Abstract concepts behind code review

Warning: This post is awful if you expect a practical introduction to code review. Most of the article is not concerned with code review at all, and instead choses to establish a frame of thinking about code. My git netiquette contains practical advice on how to use Git(Hub) (during code-review), and Sarah Vessels and Phil Booth provide nice, holistic overviews.

A definition of code

Code is language. Like with spoken languages, there’s a multitude of languages. Think of code as a group of languages that is optimized to condense the expression of logic (algorithms). Like „regular“ language, code has a grammar. The difference is that the grammar is less flexible. There’s also a smaller vocabulary of words. Those tight limitations are a feature, not a bug: they enable to express logic in a condensed manner.

Unlike spoken language, code really only exists in written form. That’s because the end goal is to feed code as instructions to machines, not to use it for communication between humans. Code is not optimized to be spoken out loud, in fact it’s terrible for that. All sorts of non-spoken or hard-to-speak characters are frequent, like brackets, hyphens, arrows, and so on.

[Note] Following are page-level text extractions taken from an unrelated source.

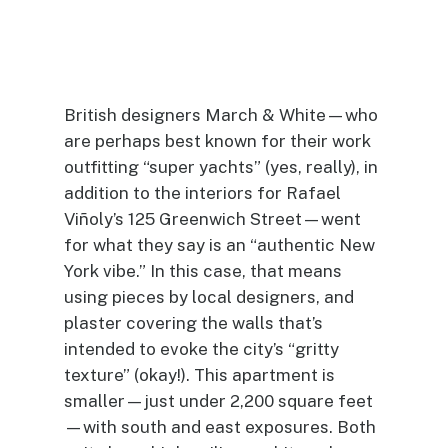
British designers March & White—who
are perhaps best known for their work
outfitting “super yachts” (yes, really), in
addition to the interiors for Rafael
Viñoly’s 125 Greenwich Street—went
for what they say is an “authentic New
York vibe.” In this case, that means
using pieces by local designers, and
plaster covering the walls that’s
intended to evoke the city’s “gritty
texture” (okay!). This apartment is
smaller—just under 2,200 square feet
—with south and east exposures. Both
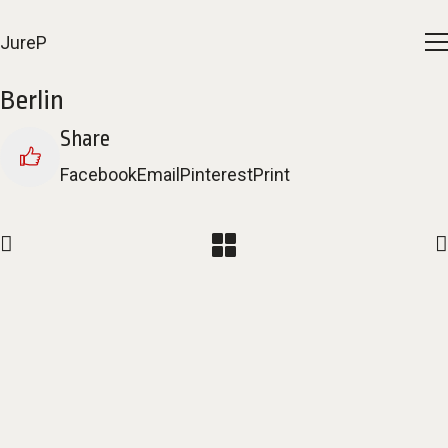
JureP
Berlin
Share
Facebook
Email
Pinterest
Print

When we “code”, we write text in languages which - in theory - should be easier to learn (because more restricted) than spoken languages. The difficulty of authoring code text does not lie in a difficult grammar or a wide vocabulary, but in thinking in the logical patterns provided by the code language, and using them to express the precise instructions that make up the software.

In a team

When multiple people edit a shared document simultaneously, different tools are in order than when one person writes. When writing “regular” text in a team, nowadays we use collaborative real time editors, like Google Docs, Notion, et. al.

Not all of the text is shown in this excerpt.